Start of Block

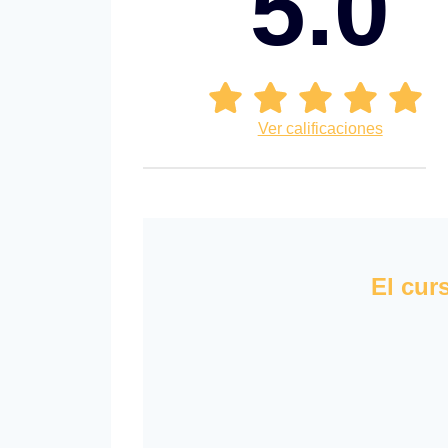
5.0
Ver calificaciones
El cur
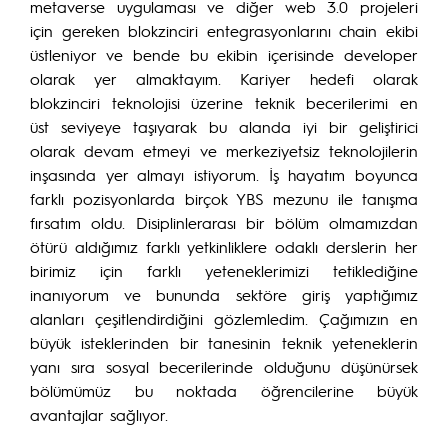
metaverse uygulaması ve diğer web 3.0 projeleri
için gereken blokzinciri entegrasyonlarını chain ekibi
üstleniyor ve bende bu ekibin içerisinde developer
olarak yer almaktayım. Kariyer hedefi olarak
blokzinciri teknolojisi üzerine teknik becerilerimi en
üst seviyeye taşıyarak bu alanda iyi bir geliştirici
olarak devam etmeyi ve merkeziyetsiz teknolojilerin
inşasında yer almayı istiyorum. İş hayatım boyunca
farklı pozisyonlarda birçok YBS mezunu ile tanışma
fırsatım oldu. Disiplinlerarası bir bölüm olmamızdan
ötürü aldığımız farklı yetkinliklere odaklı derslerin her
birimiz için farklı yeteneklerimizi tetiklediğine
inanıyorum ve bununda sektöre giriş yaptığımız
alanları çeşitlendirdiğini gözlemledim. Çağımızın en
büyük isteklerinden bir tanesinin teknik yeteneklerin
yanı sıra sosyal becerilerinde olduğunu düşünürsek
bölümümüz bu noktada öğrencilerine büyük
avantajlar sağlıyor.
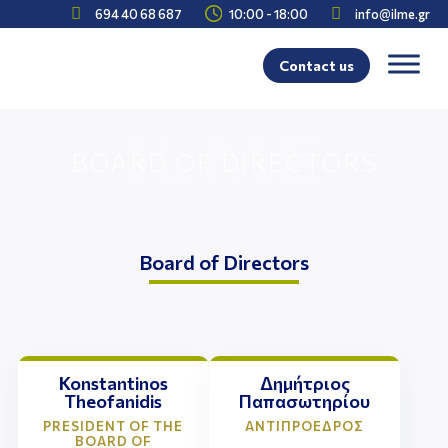



694 40 68 687
10:00 - 18:00
info@ilme.gr
Contact us
BOARD OF DIRECTORS
Board of Directors
Board
Konstantinos
Δημήτριος
Theofanidis
Παπασωτηρίου
PRESIDENT OF THE
ΑΝΤΙΠΡΟΕΔΡΟΣ
BOARD OF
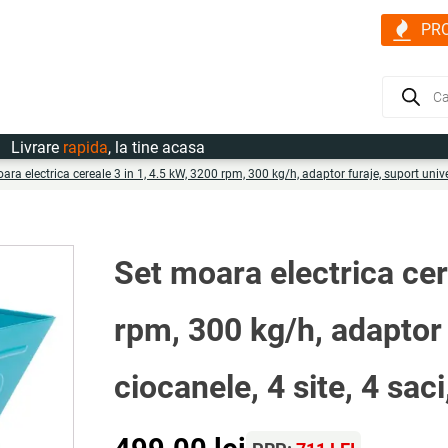
PR
Products
search
rare
rapida
, la tine acasa
ara electrica cereale 3 in 1, 4.5 kW, 3200 rpm, 300 kg/h, adaptor furaje, suport univ
Set moara electrica cer
rpm, 300 kg/h, adaptor 
ciocanele, 4 site, 4 s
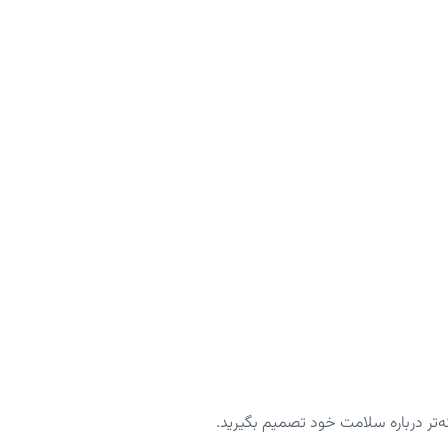
نه‌تر درباره سلامت خود تصمیم بگیرید.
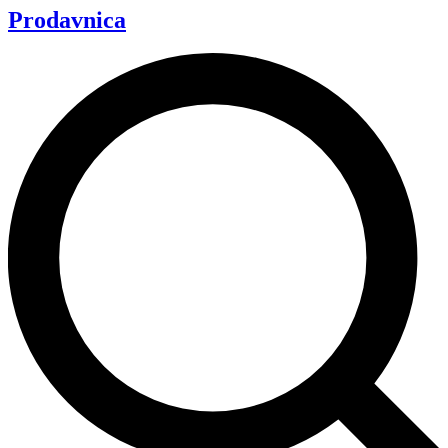
Prodavnica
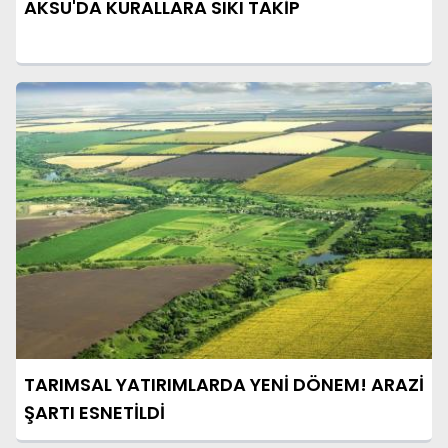
AKSU'DA KURALLARA SIKI TAKİP
TARIMSAL YATIRIMLARDA YENİ DÖNEM! ARAZİ
ŞARTI ESNETİLDİ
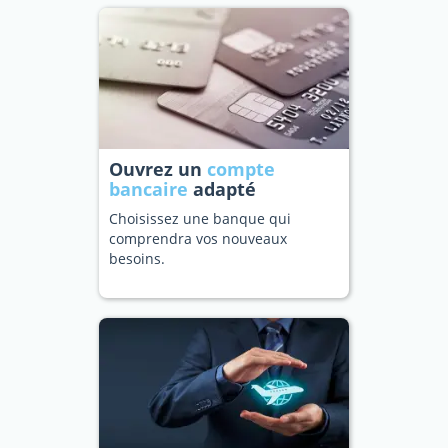
Ouvrez un
compte
bancaire
adapté
Choisissez une banque qui
comprendra vos nouveaux
besoins.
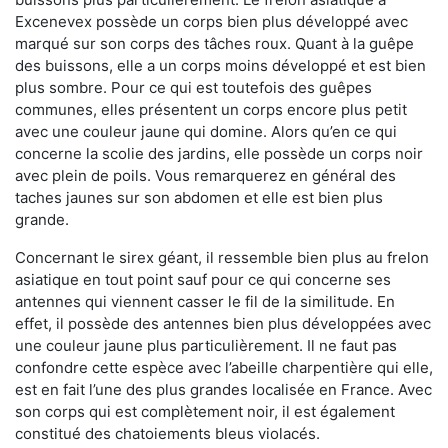
Excenevex possède un corps bien plus développé avec
marqué sur son corps des tâches roux. Quant à la guêpe
des buissons, elle a un corps moins développé et est bien
plus sombre. Pour ce qui est toutefois des guêpes
communes, elles présentent un corps encore plus petit
avec une couleur jaune qui domine. Alors qu’en ce qui
concerne la scolie des jardins, elle possède un corps noir
avec plein de poils. Vous remarquerez en général des
taches jaunes sur son abdomen et elle est bien plus
grande.
Concernant le sirex géant, il ressemble bien plus au frelon
asiatique en tout point sauf pour ce qui concerne ses
antennes qui viennent casser le fil de la similitude. En
effet, il possède des antennes bien plus développées avec
une couleur jaune plus particulièrement. Il ne faut pas
confondre cette espèce avec l’abeille charpentière qui elle,
est en fait l’une des plus grandes localisée en France. Avec
son corps qui est complètement noir, il est également
constitué des chatoiements bleus violacés.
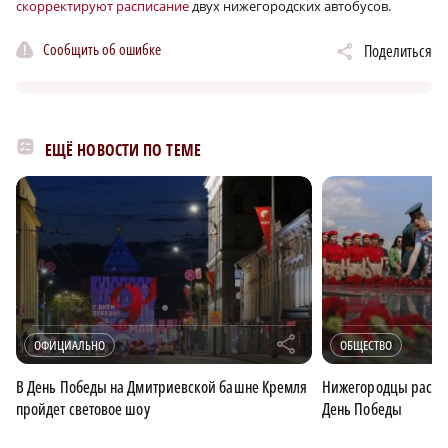
скорректируют расписание
двух нижегородских автобусов.
Сообщить об ошибке
Поделиться
ЕЩЁ НОВОСТИ ПО ТЕМЕ
r
ОФИЦИАЛЬНО
ОБЩЕСТВО
В День Победы на Дмитриевской башне Кремля
Нижегородцы рассказ
пройдет световое шоу
День Победы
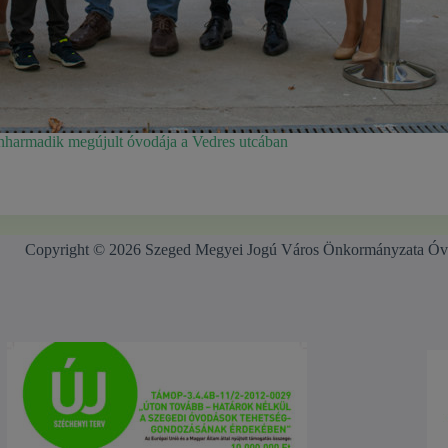
enharmadik megújult óvodája a Vedres utcában
Copyright © 2026 Szeged Megyei Jogú Város Önkormányzata Óv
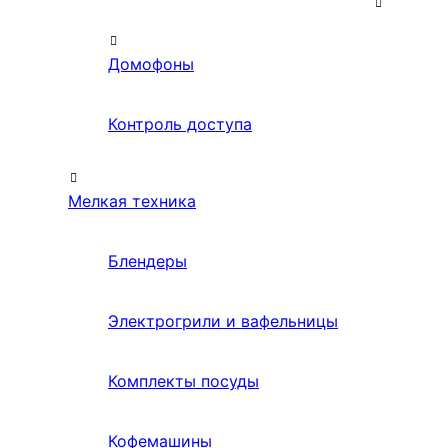
Домофоны
Контроль доступа
Мелкая техника
Блендеры
Электрогрили и вафельницы
Комплекты посуды
Кофемашины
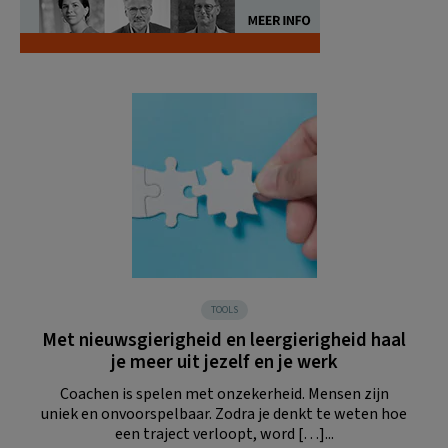
TOOLS
Met nieuwsgierigheid en leergierigheid haal
je meer uit jezelf en je werk
Coachen is spelen met onzekerheid. Mensen zijn
uniek en onvoorspelbaar. Zodra je denkt te weten hoe
een traject verloopt, word […]...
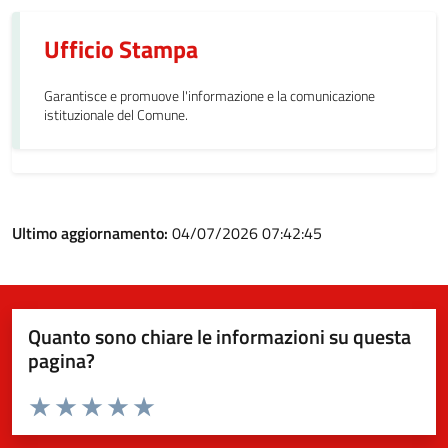
Ufficio Stampa
Garantisce e promuove l'informazione e la comunicazione
istituzionale del Comune.
Ultimo aggiornamento:
04/07/2026 07:42:45
Quanto sono chiare le informazioni su questa
pagina?
Valuta da 1 a 5 stelle la pagina
Valuta 1 stelle su 5
Valuta 2 stelle su 5
Valuta 3 stelle su 5
Valuta 4 stelle su 5
Valuta 5 stelle su 5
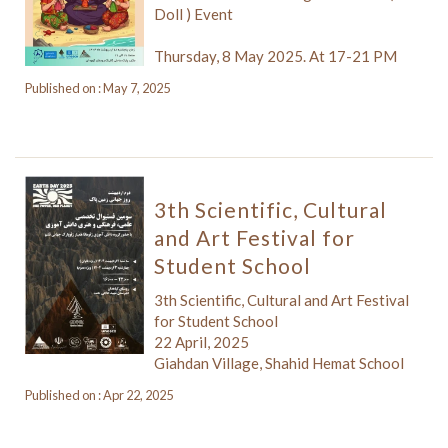
Doll ) Event
Thursday, 8 May 2025. At 17-21 PM
Published on : May 7, 2025
3th Scientific, Cultural
and Art Festival for
Student School
3th Scientific, Cultural and Art Festival
for Student School
22 April, 2025
Giahdan Village, Shahid Hemat School
Published on : Apr 22, 2025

End of Block

#### Work instructions
Whenever a line holds a picture, print that line without the picture. All other data must be output exactly.

#### Expected answer
5.0
Ver calificaciones
El cur
metaverse uygulaması ve diğer web 3.0 projeleri
için gereken blokzinciri entegrasyonlarını chain ekibi
üstleniyor ve bende bu ekibin içerisinde developer
olarak yer almaktayım. Kariyer hedefi olarak
blokzinciri teknolojisi üzerine teknik becerilerimi en
üst seviyeye taşıyarak bu alanda iyi bir geliştirici
olarak devam etmeyi ve merkeziyetsiz teknolojilerin
inşasında yer almayı istiyorum. İş hayatım boyunca
farklı pozisyonlarda birçok YBS mezunu ile tanışma
fırsatım oldu. Disiplinlerarası bir bölüm olmamızdan
ötürü aldığımız farklı yetkinliklere odaklı derslerin her
birimiz için farklı yeteneklerimizi tetiklediğine
inanıyorum ve bununda sektöre giriş yaptığımız
alanları çeşitlendirdiğini gözlemledim. Çağımızın en
büyük isteklerinden bir tanesinin teknik yeteneklerin
yanı sıra sosyal becerilerinde olduğunu düşünürsek
bölümümüz bu noktada öğrencilerine büyük
avantajlar sağlıyor.



694 40 68 687
10:00 - 18:00
info@ilme.gr
Contact us
BOARD OF DIRECTORS
Board of Directors
Board
Konstantinos
Δημήτριος
Theofanidis
Παπασωτηρίου
PRESIDENT OF THE
ΑΝΤΙΠΡΟΕΔΡΟΣ
BOARD OF
PR
Products
search
rare
rapida
, la tine acasa
ara electrica cereale 3 in 1, 4.5 kW, 3200 rpm, 300 kg/h, adaptor furaje, suport univ
Set moara electrica cer
rpm, 300 kg/h, adaptor 
ciocanele, 4 site, 4 s
نه‌تر درباره سلامت خود تصمیم بگیرید.
Prodavnica
AKSU'DA KURALLARA SIKI TAKİP
TARIMSAL YATIRIMLARDA YENİ DÖNEM! ARAZİ
ŞARTI ESNETİLDİ
Ouvrez un
compte
bancaire
adapté
Choisissez une banque qui
comprendra vos nouveaux
besoins.
Excenevex possède un corps bien plus développé avec
marqué sur son corps des tâches roux. Quant à la guêpe
des buissons, elle a un corps moins développé et est bien
plus sombre. Pour ce qui est toutefois des guêpes
communes, elles présentent un corps encore plus petit
avec une couleur jaune qui domine. Alors qu’en ce qui
concerne la scolie des jardins, elle possède un corps noir
avec plein de poils. Vous remarquerez en général des
taches jaunes sur son abdomen et elle est bien plus
grande.
Concernant le sirex géant, il ressemble bien plus au frelon
asiatique en tout point sauf pour ce qui concerne ses
antennes qui viennent casser le fil de la similitude. En
effet, il possède des antennes bien plus développées avec
une couleur jaune plus particulièrement. Il ne faut pas
confondre cette espèce avec l’abeille charpentière qui elle,
est en fait l’une des plus grandes localisée en France. Avec
son corps qui est complètement noir, il est également
constitué des chatoiements bleus violacés.
скорректируют расписание
двух нижегородских автобусов.
Сообщить об ошибке
Поделиться
ЕЩЁ НОВОСТИ ПО ТЕМЕ
r
ОФИЦИАЛЬНО
ОБЩЕСТВО
В День Победы на Дмитриевской башне Кремля
Нижегородцы рассказ
пройдет световое шоу
День Победы
enharmadik megújult óvodája a Vedres utcában
Copyright © 2026 Szeged Megyei Jogú Város Önkormányzata Óv
Домофоны
Контроль доступа
Мелкая техника
Блендеры
Электрогрили и вафельницы
Комплекты посуды
Кофемашины
TOOLS
Met nieuwsgierigheid en leergierigheid haal
je meer uit jezelf en je werk
Coachen is spelen met onzekerheid. Mensen zijn
uniek en onvoorspelbaar. Zodra je denkt te weten hoe
een traject verloopt, word […]...
Ufficio Stampa
Garantisce e promuove l'informazione e la comunicazione
istituzionale del Comune.
Ultimo aggiornamento:
04/07/2026 07:42:45
Quanto sono chiare le informazioni su questa
pagina?
Valuta da 1 a 5 stelle la pagina
Valuta 1 stelle su 5
Valuta 2 stelle su 5
Valuta 3 stelle su 5
Valuta 4 stelle su 5
Valuta 5 stelle su 5
Doll ) Event
Thursday, 8 May 2025. At 17-21 PM
Published on : May 7, 2025
3th Scientific, Cultural
and Art Festival for
Student School
3th Scientific, Cultural and Art Festival
for Student School
22 April, 2025
Giahdan Village, Shahid Hemat School
Published on : Apr 22, 2025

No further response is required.